In practice of evaluation activity known three business valuation approaches that are used for three main categories of reservoir properties (for exploration, field development and production of raw materials).

Exploration work on the mine means works which have not been demonstrated economic viability of a mineral deposit. The real value of intelligence is the ability to detect the existence and economically viable mineral deposits. Only a very small number of deposits eventually lead to production raw material and therefore, while mine is not well developed, they have a high cost.

Development of mine demonstrates the economic viability of deposits, technically and economically justified but that still is not funded or in stage of development. Usually those are mines that have already been developed or are at an advanced stage of development.

Efficiency of the mining enterprise is largely due to a successful combination of economic and geographic factors, resulting in rental income nature of the enterprise. Due to the fact that stocks of mine can be determined accurately only on the completion of mining production relates to business risk. It can be identified as common to all enterprises factors and specific due to the characteristic mineral deposits among the factors of the cost of mining enterprise: the quantity, quality and accuracy of evaluation used method and mining technology, geological characteristics of the deposit, the life of the deposit, annual production, the price of the resource capacity of the market and demand for the resource market, the state subsoil use.

Since the lifetime of a mining enterprise is finite, the use of traditional valuation models can not be of continuing value. Discounting the annual cash flows should be made for the entire period of life of the mining enterprise. To simplify this procedure is permissible to share the life of the period and the remaining detailed forecast period, accounting for the residual period enlarged forecast.

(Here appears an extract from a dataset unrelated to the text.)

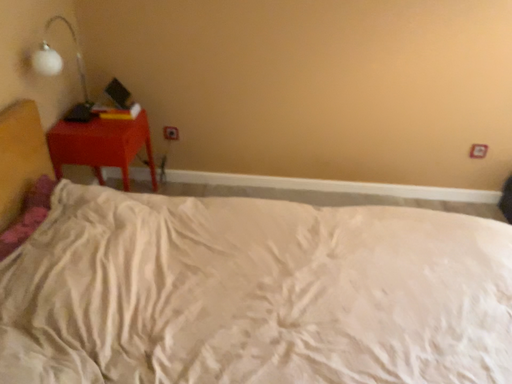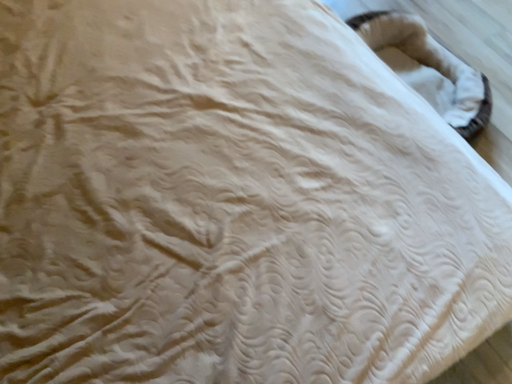 Question: How did the camera likely rotate when shooting the video?

Choices:
 (A) rotated upward
 (B) rotated downward

Answer: (B)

To account for the optional features undeveloped mine, a combination of methods to assess a business associated with the extraction of developed reserves, evaluate traditional methods of assessment, the business associated with the extraction of undeveloped reserves, considered as an option to delay and use it for evaluation methods of real options.

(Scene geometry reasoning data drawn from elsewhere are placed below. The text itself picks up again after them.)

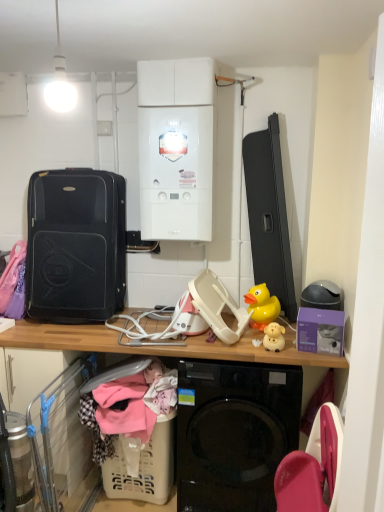 Describe the element at coordinates (160, 345) in the screenshot. I see `wooden desk at center` at that location.

Find the location of a particular element. This screenshot has width=384, height=512. matte yellow plastic toy at center, which is counted as the 1th toy, starting from the front is located at coordinates (274, 337).

In order to click on black hardshell suitcase at left in this screenshot , I will do `click(75, 245)`.

Locate an element on the screen. wooden desk at center is located at coordinates point(160,345).

How many degrees apart are the facing directions of yellow rubber duck at upper right, positioned as the 1th toy in back-to-front order, and beige plastic laundry basket at lower left?

The facing directions of yellow rubber duck at upper right, positioned as the 1th toy in back-to-front order, and beige plastic laundry basket at lower left are 43.2 degrees apart.

Is yellow rubber duck at upper right, which appears as the 2th toy when viewed from the front, aimed at beige plastic laundry basket at lower left?

No, yellow rubber duck at upper right, which appears as the 2th toy when viewed from the front, is not oriented towards beige plastic laundry basket at lower left.

Are yellow rubber duck at upper right, positioned as the 1th toy in back-to-front order, and beige plastic laundry basket at lower left far apart?

Actually, yellow rubber duck at upper right, positioned as the 1th toy in back-to-front order, and beige plastic laundry basket at lower left are a little close together.

Which is less distant, (115,406) or (32,308)?

The point (115,406) is closer to the camera.

Would you consider soft cotton clothes at lower center to be distant from black hardshell suitcase at left?

No.

The height and width of the screenshot is (512, 384). I want to click on clothing in front of the black hardshell suitcase at left, so click(128, 408).

Is beige plastic laundry basket at lower left next to black hardshell suitcase at left?

No, beige plastic laundry basket at lower left is not touching black hardshell suitcase at left.

Looking at this image, could black hardshell suitcase at left be considered to be inside beige plastic laundry basket at lower left?

No, black hardshell suitcase at left is not a part of beige plastic laundry basket at lower left.

The width and height of the screenshot is (384, 512). Find the location of `basket that appears below the black hardshell suitcase at left (from the image's perspective)`. basket that appears below the black hardshell suitcase at left (from the image's perspective) is located at coordinates pyautogui.click(x=144, y=466).

Which of these two, beige plastic laundry basket at lower left or black hardshell suitcase at left, is thinner?

With smaller width is beige plastic laundry basket at lower left.

From a real-world perspective, is yellow rubber duck at upper right, positioned as the 1th toy in back-to-front order, located higher than white glossy boiler at upper center?

Incorrect, from a real-world perspective, yellow rubber duck at upper right, positioned as the 1th toy in back-to-front order, is lower than white glossy boiler at upper center.

Considering the relative sizes of yellow rubber duck at upper right, positioned as the 1th toy in back-to-front order, and white glossy boiler at upper center in the image provided, is yellow rubber duck at upper right, positioned as the 1th toy in back-to-front order, taller than white glossy boiler at upper center?

In fact, yellow rubber duck at upper right, positioned as the 1th toy in back-to-front order, may be shorter than white glossy boiler at upper center.

Considering the sizes of yellow rubber duck at upper right, which appears as the 2th toy when viewed from the front, and white glossy boiler at upper center in the image, is yellow rubber duck at upper right, which appears as the 2th toy when viewed from the front, bigger or smaller than white glossy boiler at upper center?

yellow rubber duck at upper right, which appears as the 2th toy when viewed from the front, is smaller than white glossy boiler at upper center.

Between yellow rubber duck at upper right, which appears as the 2th toy when viewed from the front, and white glossy boiler at upper center, which one has smaller width?

yellow rubber duck at upper right, which appears as the 2th toy when viewed from the front.

Is wooden desk at center inside the boundaries of matte yellow plastic toy at center, the second toy positioned from the back, or outside?

wooden desk at center is located beyond the bounds of matte yellow plastic toy at center, the second toy positioned from the back.

Is wooden desk at center bigger than matte yellow plastic toy at center, which is counted as the 1th toy, starting from the front?

Yes, wooden desk at center is bigger than matte yellow plastic toy at center, which is counted as the 1th toy, starting from the front.

From the image's perspective, is wooden desk at center below matte yellow plastic toy at center, the second toy positioned from the back?

Yes, from the image's perspective, wooden desk at center is beneath matte yellow plastic toy at center, the second toy positioned from the back.

Is wooden desk at center not close to white glossy boiler at upper center?

They are positioned close to each other.

From the image's perspective, which one is positioned higher, wooden desk at center or white glossy boiler at upper center?

white glossy boiler at upper center is shown above in the image.

Is wooden desk at center taller or shorter than white glossy boiler at upper center?

Considering their sizes, wooden desk at center has less height than white glossy boiler at upper center.

Is wooden desk at center outside of white glossy boiler at upper center?

Yes.

Which is more to the right, soft cotton clothes at lower center or wooden desk at center?

wooden desk at center is more to the right.

Where is `desk in front of the soft cotton clothes at lower center`? desk in front of the soft cotton clothes at lower center is located at coordinates (160, 345).

Is soft cotton clothes at lower center oriented towards wooden desk at center?

Yes.

Considering the relative sizes of soft cotton clothes at lower center and wooden desk at center in the image provided, is soft cotton clothes at lower center taller than wooden desk at center?

No, soft cotton clothes at lower center is not taller than wooden desk at center.

Locate an element on the screen. Image resolution: width=384 pixels, height=512 pixels. the 2nd toy above the beige plastic laundry basket at lower left (from a real-world perspective) is located at coordinates (262, 306).

Find the location of a particular element. This screenshot has height=512, width=384. clothing on the right of black hardshell suitcase at left is located at coordinates (128, 408).

Estimate the real-world distances between objects in this image. Which object is further from soft cotton clothes at lower center, beige plastic laundry basket at lower left or wooden desk at center?

wooden desk at center is positioned further to the anchor soft cotton clothes at lower center.

From the image, which object appears to be farther from wooden desk at center, beige plastic laundry basket at lower left or black hardshell suitcase at left?

beige plastic laundry basket at lower left is further to wooden desk at center.

When comparing their distances from wooden desk at center, does white glossy boiler at upper center or matte yellow plastic toy at center, the second toy positioned from the back, seem further?

white glossy boiler at upper center.

Based on their spatial positions, is black hardshell suitcase at left or yellow rubber duck at upper right, which appears as the 2th toy when viewed from the front, further from white glossy boiler at upper center?

The object further to white glossy boiler at upper center is yellow rubber duck at upper right, which appears as the 2th toy when viewed from the front.

Looking at the image, which one is located closer to wooden desk at center, yellow rubber duck at upper right, positioned as the 1th toy in back-to-front order, or white glossy boiler at upper center?

yellow rubber duck at upper right, positioned as the 1th toy in back-to-front order.

Looking at the image, which one is located further to yellow rubber duck at upper right, which appears as the 2th toy when viewed from the front, soft cotton clothes at lower center or matte yellow plastic toy at center, which is counted as the 1th toy, starting from the front?

Based on the image, soft cotton clothes at lower center appears to be further to yellow rubber duck at upper right, which appears as the 2th toy when viewed from the front.

Based on their spatial positions, is white glossy boiler at upper center or wooden desk at center further from black hardshell suitcase at left?

wooden desk at center is positioned further to the anchor black hardshell suitcase at left.

Considering their positions, is soft cotton clothes at lower center positioned further to white glossy boiler at upper center than black hardshell suitcase at left?

Based on the image, soft cotton clothes at lower center appears to be further to white glossy boiler at upper center.

Find the location of a particular element. This screenshot has height=512, width=384. desk located between soft cotton clothes at lower center and yellow rubber duck at upper right, positioned as the 1th toy in back-to-front order, in the left-right direction is located at coordinates (160, 345).

Find the location of a particular element. This screenshot has height=512, width=384. clothing between white glossy boiler at upper center and beige plastic laundry basket at lower left in the up-down direction is located at coordinates (128, 408).

Where is `toy situated between black hardshell suitcase at left and matte yellow plastic toy at center, the second toy positioned from the back, from left to right`? This screenshot has height=512, width=384. toy situated between black hardshell suitcase at left and matte yellow plastic toy at center, the second toy positioned from the back, from left to right is located at coordinates tap(262, 306).

This screenshot has width=384, height=512. In order to click on luggage and bags between white glossy boiler at upper center and wooden desk at center from top to bottom in this screenshot , I will do `click(75, 245)`.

Using a comparative approach the main criteria for comparing are types and subtypes of the mineral, mining method, the stage of economic life and financial condition. Particularly useful are the multipliers for calculating revenues and profits from sales, calculated on the capital invested. Sectoral multipliers are mainly use  for reference [3].

Application of the cost approach is characterized by the fact that within its framework determined by the value in use due to the lack of an active market for major property assets of the enterprise, as well as the fact that the industrial estate has reduced liquidity (or characterized by its absence) in isolation from the field.

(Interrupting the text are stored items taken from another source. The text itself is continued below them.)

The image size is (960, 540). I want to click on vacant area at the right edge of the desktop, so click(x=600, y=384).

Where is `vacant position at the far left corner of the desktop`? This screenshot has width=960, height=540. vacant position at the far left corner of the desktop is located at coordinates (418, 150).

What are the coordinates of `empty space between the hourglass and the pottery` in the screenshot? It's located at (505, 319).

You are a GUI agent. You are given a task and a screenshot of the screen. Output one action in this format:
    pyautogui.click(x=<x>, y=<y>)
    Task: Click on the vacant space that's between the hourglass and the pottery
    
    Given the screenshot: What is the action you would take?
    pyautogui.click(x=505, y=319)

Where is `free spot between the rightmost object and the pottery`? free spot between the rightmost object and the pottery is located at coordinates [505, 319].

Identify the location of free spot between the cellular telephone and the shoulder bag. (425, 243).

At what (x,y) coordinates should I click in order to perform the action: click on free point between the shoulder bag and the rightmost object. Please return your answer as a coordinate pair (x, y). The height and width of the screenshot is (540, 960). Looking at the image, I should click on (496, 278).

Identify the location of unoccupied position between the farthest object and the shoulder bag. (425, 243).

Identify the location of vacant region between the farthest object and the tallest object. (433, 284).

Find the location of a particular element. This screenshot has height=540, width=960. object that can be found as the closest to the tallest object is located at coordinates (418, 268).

The most important asset of a mining enterprise is the right to use subsoil due to national peculiarities of accounting largely underestimated. As a result, there is a problem before the appraiser determine the market value of intangible assets, a decision which significantly hampered by the lack of economic turnover subsoil rights. Preferred routes evaluation of these rights is to use the results of economic evaluation of reserves held by the auditors of mineral resources, if it is missing a self-assessment inventory by compiling economic balance based on the results of the income approach to valuing a business.

All of the above leads to the conclusion that in modern conditions to assess the mining enterprise most preferred methods are the methods of evaluation of the income approach, as they allow to take into account the influence of factors of value, due to specific mineral deposits.

 

Literature sources:

1 Brebner / Tanners / Snowdowne, UBS Investment research, June 2008.

2 Seidaliev AS, Lazarev, EA, IA Semiletova Current state in mining and metallurgical industry of Kazakhstan: Anal. review. Almaty: KazGosINTI, 2010.

3 Capinski M., Patena W. Real options Realistic valuation, 2011.